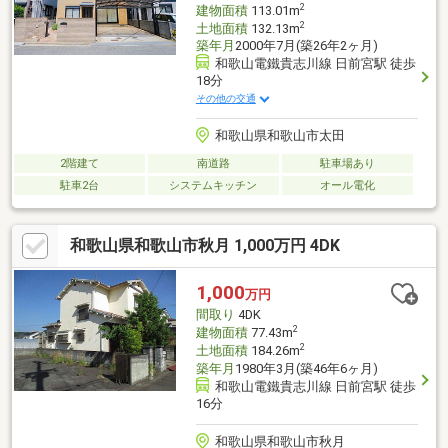
2
建物面積
113.01m
2
土地面積
132.13m
築年月
2000年7月(築26年2ヶ月)
和歌山電鐵貴志川線 日前宮駅 徒歩
18分
その他の交通
和歌山県和歌山市太田
2階建て
南道路
駐車場あり
駐車2台
システムキッチン
オール電化
和歌山県和歌山市秋月 1,000万円 4DK
1,000
万円
間取り
4DK
2
建物面積
77.43m
2
土地面積
184.26m
築年月
1980年3月(築46年6ヶ月)
和歌山電鐵貴志川線 日前宮駅 徒歩
16分
和歌山県和歌山市秋月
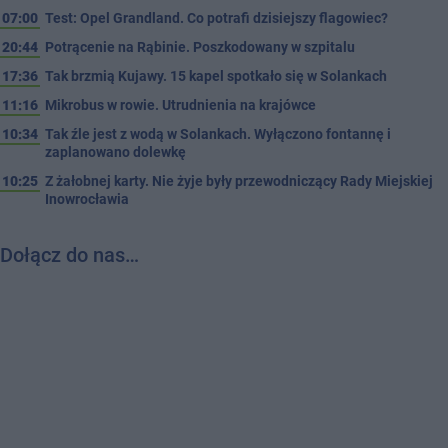
07:00
Test: Opel Grandland. Co potrafi dzisiejszy flagowiec?
20:44
Potrącenie na Rąbinie. Poszkodowany w szpitalu
17:36
Tak brzmią Kujawy. 15 kapel spotkało się w Solankach
11:16
Mikrobus w rowie. Utrudnienia na krajówce
10:34
Tak źle jest z wodą w Solankach. Wyłączono fontannę i
zaplanowano dolewkę
10:25
Z żałobnej karty. Nie żyje były przewodniczący Rady Miejskiej
Inowrocławia
Dołącz do nas…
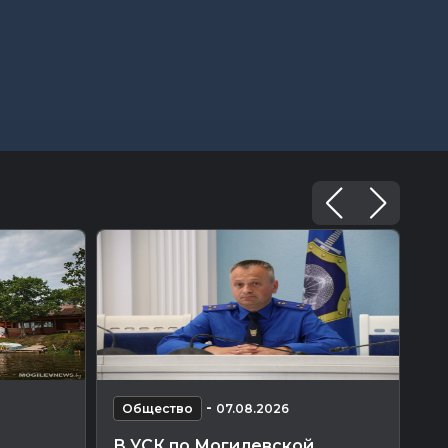
-
Общество
07.08.2026
О
В УСК по Могилевской
По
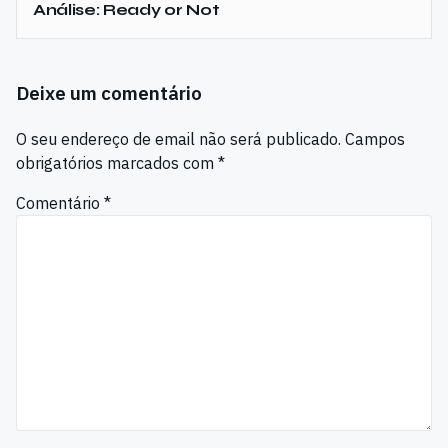
Análise: Ready or Not
Deixe um comentário
O seu endereço de email não será publicado.
Campos
obrigatórios marcados com
*
Comentário
*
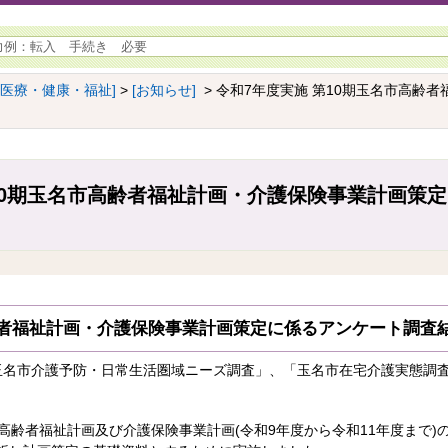
[医療・健康・福祉]
>
[お知らせ]
> 令和7年度実施 第10期玉名市高齢
10期玉名市高齢者福祉計画・介護保険事業計画策
齢者福祉計画・介護保険事業計画策定に係るアンケート調査
玉名市介護予防・日常生活圏域ニーズ調査」、「玉名市在宅介護実態調
高齢者福祉計画及び介護保険事業計画(令和9年度から令和11年度まで)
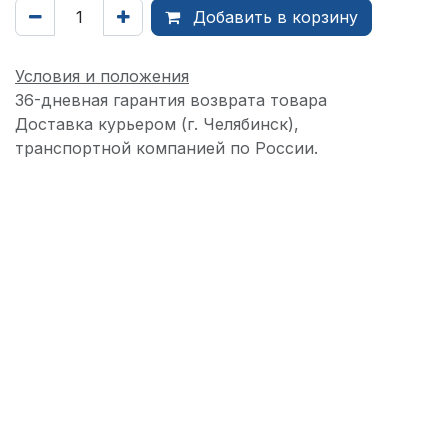
Добавить в корзину
Условия и положения
36-дневная гарантия возврата товара
Доставка курьером (г. Челябинск),
транспортной компанией по России.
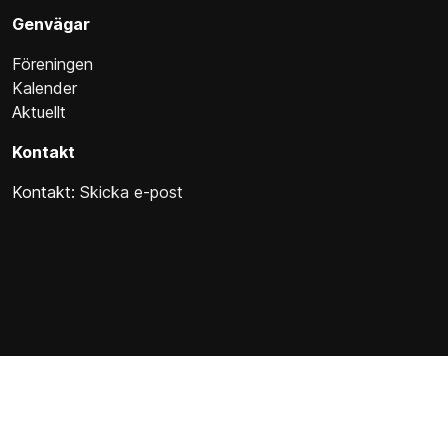
Genvägar
Föreningen
Kalender
Aktuellt
Kontakt
Kontakt:
Skicka e-post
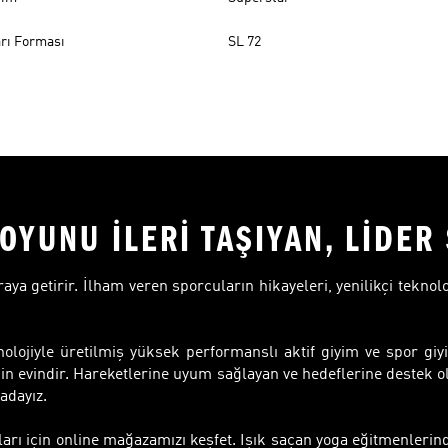
rı Forması
SL 72
OYUNU İLERİ TAŞIYAN, LİDE
 araya getirir. İlham veren sporcuların hikayeleri, yenilikçi teknol
olojiyle üretilmiş yüksek performanslı aktif giyim ve spor giyi
in evindir. Hareketlerine uyum sağlayan ve hedeflerine destek o
adayız.
ları için online mağazamızı keşfet. Işık saçan yoga eğitmenler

> About this exercise: Give the entries again exactly, but skip every image.

> Task answer:
2
建物面積
113.01m
2
土地面積
132.13m
築年月
2000年7月(築26年2ヶ月)
和歌山電鐵貴志川線 日前宮駅 徒歩
18分
その他の交通
和歌山県和歌山市太田
2階建て
南道路
駐車場あり
駐車2台
システムキッチン
オール電化
和歌山県和歌山市秋月 1,000万円 4DK
1,000
万円
間取り
4DK
2
建物面積
77.43m
2
土地面積
184.26m
築年月
1980年3月(築46年6ヶ月)
和歌山電鐵貴志川線 日前宮駅 徒歩
16分
和歌山県和歌山市秋月
07:00
Test: Opel Grandland. Co potrafi dzisiejszy flagowiec?
20:44
Potrącenie na Rąbinie. Poszkodowany w szpitalu
17:36
Tak brzmią Kujawy. 15 kapel spotkało się w Solankach
11:16
Mikrobus w rowie. Utrudnienia na krajówce
10:34
Tak źle jest z wodą w Solankach. Wyłączono fontannę i
zaplanowano dolewkę
10:25
Z żałobnej karty. Nie żyje były przewodniczący Rady Miejskiej
Inowrocławia
Dołącz do nas…
-
Общество
07.08.2026
О
В УСК по Могилевской
По
Análise: Ready or Not
Deixe um comentário
O seu endereço de email não será publicado.
Campos
obrigatórios marcados com
*
Comentário
*
[医療・健康・福祉]
>
[お知らせ]
> 令和7年度実施 第10期玉名市高齢
10期玉名市高齢者福祉計画・介護保険事業計画策
齢者福祉計画・介護保険事業計画策定に係るアンケート調査
玉名市介護予防・日常生活圏域ニーズ調査」、「玉名市在宅介護実態調
高齢者福祉計画及び介護保険事業計画(令和9年度から令和11年度まで)
Добавить в корзину
Условия и положения
36-дневная гарантия возврата товара
Доставка курьером (г. Челябинск),
транспортной компанией по России.
Genvägar
Föreningen
Kalender
Aktuellt
Kontakt
Kontakt:
Skicka e-post
rı Forması
SL 72
OYUNU İLERİ TAŞIYAN, LİDE
 araya getirir. İlham veren sporcuların hikayeleri, yenilikçi teknol
olojiyle üretilmiş yüksek performanslı aktif giyim ve spor giyi
in evindir. Hareketlerine uyum sağlayan ve hedeflerine destek o
adayız.
ları için online mağazamızı keşfet. Işık saçan yoga eğitmenler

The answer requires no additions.